Davidsonian Scene Graph: Improving Text-to-Image Evaluation
核心概念
Davidsonian Scene Graph (DSG) improves reliability in fine-grained evaluation for text-to-image generation by addressing challenges in question generation and answering.
要約
Abstract:
Evaluating text-to-image models is challenging.
QG/A approach uses pre-trained models for question generation and answering.
DSG addresses reliability challenges in QG/A work.
Introduction:
T2I models are assessed using similarity scores or QG/A frameworks.

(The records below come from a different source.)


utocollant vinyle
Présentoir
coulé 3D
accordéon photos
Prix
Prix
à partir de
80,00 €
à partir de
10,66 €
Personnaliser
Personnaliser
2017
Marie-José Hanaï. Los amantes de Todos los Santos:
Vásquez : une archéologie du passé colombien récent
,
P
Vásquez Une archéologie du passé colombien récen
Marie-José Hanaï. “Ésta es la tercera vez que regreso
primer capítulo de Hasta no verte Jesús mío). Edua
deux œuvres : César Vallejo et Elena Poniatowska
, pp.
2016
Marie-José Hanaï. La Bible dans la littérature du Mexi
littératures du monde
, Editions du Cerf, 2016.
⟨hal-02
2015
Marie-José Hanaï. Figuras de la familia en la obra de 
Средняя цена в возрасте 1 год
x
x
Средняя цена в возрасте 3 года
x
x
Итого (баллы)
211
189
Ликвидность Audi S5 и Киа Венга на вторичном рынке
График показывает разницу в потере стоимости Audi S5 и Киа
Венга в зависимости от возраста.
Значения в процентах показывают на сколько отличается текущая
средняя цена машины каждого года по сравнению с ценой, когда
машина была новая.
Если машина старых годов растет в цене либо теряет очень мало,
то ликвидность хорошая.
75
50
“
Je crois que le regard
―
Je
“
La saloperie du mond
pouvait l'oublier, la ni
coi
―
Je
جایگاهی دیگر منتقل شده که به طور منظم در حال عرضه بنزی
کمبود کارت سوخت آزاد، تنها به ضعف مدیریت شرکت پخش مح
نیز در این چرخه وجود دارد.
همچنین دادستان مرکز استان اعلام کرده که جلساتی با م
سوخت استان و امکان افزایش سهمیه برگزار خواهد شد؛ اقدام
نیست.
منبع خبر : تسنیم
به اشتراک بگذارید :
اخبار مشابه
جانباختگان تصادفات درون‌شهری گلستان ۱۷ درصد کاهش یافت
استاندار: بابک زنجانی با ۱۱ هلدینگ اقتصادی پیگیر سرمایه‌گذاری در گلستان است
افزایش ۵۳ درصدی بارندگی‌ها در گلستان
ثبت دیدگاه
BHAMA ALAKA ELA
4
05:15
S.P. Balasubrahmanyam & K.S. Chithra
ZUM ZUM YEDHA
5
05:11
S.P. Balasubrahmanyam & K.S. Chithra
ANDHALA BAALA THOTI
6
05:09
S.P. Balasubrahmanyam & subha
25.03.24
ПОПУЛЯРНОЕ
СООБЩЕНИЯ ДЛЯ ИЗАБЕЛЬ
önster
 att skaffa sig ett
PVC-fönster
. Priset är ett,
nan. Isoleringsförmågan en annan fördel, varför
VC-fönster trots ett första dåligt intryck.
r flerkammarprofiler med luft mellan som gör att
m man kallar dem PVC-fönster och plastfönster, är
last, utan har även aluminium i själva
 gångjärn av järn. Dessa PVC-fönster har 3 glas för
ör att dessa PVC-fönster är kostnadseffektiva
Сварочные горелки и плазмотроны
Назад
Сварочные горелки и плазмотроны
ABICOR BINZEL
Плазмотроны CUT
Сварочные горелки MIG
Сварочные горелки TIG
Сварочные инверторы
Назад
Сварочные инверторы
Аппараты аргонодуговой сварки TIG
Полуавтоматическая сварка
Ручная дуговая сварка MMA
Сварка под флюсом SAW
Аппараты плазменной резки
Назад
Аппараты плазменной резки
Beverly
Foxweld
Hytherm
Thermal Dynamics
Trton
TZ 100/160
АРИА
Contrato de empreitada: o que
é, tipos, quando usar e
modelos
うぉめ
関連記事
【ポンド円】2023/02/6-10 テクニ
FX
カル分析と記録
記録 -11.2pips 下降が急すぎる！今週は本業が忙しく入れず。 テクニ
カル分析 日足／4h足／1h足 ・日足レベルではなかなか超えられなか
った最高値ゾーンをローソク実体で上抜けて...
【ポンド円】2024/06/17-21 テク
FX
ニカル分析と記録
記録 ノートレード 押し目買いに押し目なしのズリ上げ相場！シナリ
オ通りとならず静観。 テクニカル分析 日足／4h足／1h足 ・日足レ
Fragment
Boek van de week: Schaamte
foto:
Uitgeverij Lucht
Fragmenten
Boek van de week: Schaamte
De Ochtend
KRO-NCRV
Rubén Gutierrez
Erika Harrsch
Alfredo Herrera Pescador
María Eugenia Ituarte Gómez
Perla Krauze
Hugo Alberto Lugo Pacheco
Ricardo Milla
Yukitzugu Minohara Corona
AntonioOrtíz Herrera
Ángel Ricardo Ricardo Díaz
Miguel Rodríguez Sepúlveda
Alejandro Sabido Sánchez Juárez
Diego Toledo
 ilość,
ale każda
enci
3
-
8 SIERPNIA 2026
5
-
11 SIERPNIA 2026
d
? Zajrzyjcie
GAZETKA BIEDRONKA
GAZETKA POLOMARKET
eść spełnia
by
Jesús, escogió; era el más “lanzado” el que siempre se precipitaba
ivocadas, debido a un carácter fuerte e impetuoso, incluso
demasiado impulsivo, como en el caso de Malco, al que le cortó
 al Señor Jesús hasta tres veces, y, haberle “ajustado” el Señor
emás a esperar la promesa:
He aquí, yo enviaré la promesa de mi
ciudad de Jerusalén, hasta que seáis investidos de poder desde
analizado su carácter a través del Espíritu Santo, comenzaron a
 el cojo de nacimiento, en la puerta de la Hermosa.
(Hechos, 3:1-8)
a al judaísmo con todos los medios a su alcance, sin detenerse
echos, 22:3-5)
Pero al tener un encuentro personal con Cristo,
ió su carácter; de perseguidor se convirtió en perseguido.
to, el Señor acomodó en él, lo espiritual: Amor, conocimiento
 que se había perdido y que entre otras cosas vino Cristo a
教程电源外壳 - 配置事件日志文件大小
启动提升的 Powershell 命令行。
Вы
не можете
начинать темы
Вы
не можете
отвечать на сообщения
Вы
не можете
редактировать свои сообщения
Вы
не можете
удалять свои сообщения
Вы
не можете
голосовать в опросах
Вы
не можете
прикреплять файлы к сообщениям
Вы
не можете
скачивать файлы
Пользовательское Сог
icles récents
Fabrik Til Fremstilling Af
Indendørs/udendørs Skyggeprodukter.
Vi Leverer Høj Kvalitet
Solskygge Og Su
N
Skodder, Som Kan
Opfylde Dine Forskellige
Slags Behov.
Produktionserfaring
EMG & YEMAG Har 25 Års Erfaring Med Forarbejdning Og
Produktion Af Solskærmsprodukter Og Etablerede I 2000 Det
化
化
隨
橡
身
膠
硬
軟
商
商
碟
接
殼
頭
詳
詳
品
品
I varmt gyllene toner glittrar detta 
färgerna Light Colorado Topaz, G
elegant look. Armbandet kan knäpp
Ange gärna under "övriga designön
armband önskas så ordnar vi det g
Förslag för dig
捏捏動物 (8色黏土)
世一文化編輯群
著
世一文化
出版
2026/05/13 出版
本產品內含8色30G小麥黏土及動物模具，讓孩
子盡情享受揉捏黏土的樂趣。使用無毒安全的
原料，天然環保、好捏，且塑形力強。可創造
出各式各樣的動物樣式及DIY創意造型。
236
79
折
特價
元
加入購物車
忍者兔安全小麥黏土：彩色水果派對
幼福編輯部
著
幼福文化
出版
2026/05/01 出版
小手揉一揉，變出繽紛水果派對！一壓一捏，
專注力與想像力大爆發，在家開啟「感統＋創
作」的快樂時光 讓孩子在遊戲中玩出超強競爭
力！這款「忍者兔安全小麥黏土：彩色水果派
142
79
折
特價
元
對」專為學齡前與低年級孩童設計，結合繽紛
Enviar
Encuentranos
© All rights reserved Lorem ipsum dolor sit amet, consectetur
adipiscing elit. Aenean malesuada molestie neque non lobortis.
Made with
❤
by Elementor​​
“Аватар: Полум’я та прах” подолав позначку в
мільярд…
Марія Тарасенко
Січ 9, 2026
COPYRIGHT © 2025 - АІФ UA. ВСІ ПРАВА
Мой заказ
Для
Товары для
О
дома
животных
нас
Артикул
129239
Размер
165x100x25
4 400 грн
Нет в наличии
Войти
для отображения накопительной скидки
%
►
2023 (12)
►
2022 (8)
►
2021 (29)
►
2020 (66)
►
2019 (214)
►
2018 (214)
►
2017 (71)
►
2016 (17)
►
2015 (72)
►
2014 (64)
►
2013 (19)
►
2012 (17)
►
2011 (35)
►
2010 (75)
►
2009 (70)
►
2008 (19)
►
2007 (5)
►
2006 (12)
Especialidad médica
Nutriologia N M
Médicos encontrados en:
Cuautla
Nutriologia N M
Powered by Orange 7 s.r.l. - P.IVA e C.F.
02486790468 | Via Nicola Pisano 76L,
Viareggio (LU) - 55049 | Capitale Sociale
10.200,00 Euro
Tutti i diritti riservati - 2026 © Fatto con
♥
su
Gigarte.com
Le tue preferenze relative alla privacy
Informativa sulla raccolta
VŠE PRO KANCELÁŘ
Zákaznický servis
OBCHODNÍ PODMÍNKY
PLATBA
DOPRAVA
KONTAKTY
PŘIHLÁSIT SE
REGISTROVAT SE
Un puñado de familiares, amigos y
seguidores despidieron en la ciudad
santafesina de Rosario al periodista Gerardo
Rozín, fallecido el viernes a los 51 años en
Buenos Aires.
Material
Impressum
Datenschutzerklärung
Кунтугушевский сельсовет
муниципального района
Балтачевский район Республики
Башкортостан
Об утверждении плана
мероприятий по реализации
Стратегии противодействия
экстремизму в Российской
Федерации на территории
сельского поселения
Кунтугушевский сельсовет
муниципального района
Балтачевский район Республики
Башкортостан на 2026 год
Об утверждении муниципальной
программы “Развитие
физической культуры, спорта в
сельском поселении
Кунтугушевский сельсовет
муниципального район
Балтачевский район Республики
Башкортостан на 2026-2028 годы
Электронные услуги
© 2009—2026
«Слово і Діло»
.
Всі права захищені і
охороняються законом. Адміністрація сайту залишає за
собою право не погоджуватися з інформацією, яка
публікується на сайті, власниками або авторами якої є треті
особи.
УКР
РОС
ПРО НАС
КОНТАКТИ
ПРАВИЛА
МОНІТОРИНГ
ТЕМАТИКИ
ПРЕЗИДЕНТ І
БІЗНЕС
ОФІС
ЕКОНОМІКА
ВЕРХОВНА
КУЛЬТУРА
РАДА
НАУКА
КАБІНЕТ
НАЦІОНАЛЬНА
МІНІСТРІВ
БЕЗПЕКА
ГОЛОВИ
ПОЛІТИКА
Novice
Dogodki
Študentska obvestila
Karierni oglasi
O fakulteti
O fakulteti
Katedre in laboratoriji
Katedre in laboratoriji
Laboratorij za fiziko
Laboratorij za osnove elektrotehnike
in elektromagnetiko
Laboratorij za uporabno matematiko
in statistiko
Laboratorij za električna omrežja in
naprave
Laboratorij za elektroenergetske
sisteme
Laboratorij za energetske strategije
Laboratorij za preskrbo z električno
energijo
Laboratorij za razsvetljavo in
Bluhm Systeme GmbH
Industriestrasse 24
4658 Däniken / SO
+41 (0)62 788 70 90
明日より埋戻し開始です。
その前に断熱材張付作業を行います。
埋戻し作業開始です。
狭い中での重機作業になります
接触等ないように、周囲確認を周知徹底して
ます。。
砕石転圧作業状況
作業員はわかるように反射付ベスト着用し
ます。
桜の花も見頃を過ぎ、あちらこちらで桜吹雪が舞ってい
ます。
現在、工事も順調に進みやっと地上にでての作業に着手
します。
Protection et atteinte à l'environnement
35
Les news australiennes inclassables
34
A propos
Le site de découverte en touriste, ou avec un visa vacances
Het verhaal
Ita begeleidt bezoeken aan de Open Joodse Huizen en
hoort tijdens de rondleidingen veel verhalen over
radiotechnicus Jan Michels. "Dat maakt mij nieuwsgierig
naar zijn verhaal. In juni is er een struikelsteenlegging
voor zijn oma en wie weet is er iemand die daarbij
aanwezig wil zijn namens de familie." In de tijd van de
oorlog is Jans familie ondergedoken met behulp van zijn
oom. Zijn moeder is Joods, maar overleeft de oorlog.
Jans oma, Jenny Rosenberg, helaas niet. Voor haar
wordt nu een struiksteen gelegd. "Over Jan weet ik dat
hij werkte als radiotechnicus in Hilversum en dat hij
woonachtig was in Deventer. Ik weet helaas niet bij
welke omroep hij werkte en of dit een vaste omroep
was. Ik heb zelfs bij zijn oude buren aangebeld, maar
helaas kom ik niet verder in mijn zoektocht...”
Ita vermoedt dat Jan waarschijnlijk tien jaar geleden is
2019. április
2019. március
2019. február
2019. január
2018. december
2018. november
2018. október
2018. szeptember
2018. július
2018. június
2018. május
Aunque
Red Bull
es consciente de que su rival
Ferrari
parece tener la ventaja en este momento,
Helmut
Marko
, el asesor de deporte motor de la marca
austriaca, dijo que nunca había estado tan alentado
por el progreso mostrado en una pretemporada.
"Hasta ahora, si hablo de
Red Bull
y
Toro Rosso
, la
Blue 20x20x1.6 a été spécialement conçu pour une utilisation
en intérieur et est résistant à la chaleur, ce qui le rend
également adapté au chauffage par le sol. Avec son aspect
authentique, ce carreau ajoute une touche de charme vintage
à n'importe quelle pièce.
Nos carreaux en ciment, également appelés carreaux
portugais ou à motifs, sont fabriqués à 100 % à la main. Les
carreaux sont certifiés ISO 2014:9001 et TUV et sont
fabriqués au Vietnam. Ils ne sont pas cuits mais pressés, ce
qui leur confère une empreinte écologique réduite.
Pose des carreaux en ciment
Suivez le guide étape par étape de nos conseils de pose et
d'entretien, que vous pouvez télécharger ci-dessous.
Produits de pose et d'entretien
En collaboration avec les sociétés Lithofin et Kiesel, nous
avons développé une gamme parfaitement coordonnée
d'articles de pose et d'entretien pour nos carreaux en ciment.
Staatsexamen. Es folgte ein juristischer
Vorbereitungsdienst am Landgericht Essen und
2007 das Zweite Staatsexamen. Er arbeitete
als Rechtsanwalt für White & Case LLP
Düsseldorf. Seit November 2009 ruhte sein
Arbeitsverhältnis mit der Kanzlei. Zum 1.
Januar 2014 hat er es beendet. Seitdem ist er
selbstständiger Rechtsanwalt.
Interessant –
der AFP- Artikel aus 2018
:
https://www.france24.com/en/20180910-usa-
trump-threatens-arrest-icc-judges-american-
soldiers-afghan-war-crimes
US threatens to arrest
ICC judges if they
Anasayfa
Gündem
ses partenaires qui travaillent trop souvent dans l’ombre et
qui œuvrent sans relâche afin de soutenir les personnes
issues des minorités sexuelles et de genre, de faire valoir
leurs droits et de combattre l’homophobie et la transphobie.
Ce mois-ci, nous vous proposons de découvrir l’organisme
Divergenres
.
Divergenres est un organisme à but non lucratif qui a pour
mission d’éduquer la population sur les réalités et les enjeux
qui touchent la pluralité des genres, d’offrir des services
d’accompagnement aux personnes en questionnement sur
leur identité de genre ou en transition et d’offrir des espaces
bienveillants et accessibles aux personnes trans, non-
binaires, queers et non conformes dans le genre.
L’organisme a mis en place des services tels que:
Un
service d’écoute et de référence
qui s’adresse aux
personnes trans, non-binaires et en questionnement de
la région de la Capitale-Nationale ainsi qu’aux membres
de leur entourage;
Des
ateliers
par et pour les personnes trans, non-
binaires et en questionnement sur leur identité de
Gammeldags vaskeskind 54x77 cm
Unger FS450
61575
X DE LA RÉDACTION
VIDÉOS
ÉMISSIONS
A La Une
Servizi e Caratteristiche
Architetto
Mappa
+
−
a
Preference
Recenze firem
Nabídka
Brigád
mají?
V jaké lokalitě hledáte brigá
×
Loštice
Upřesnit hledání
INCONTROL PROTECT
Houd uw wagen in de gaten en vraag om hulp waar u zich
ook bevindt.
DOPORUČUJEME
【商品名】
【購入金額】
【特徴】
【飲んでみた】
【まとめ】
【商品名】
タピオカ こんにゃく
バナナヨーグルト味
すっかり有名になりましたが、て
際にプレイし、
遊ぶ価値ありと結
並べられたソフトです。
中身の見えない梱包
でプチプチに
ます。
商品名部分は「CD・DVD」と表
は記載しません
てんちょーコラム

QG module generates questions, VQA module answers them, and scores are computed.
QG/A approaches provide more calibrated and interpretable evaluations.
Davidsonian Scene Graph:
DSG is inspired by formal semantics to address reliability issues in QG/A methods.
DSG produces atomic questions organized in dependency graphs for better semantic coverage.
Experiments and Discussion:
Evaluation of DSG questions shows high precision, recall, atomicity, uniqueness, and valid dependencies.
VQA accuracy correlates well with human judgments using DSG questions.
Per-question evaluation shows PaLI performs best with 73.8% matching ratio.
Text-to-Image Evaluation:
Comparison of T2I models shows Imagen* ≃ MUSE* > SD v2.1 based on VQA scores from DSG prompts.
Performance varies across different prompt sources, highlighting challenges in categories like counting and text rendering.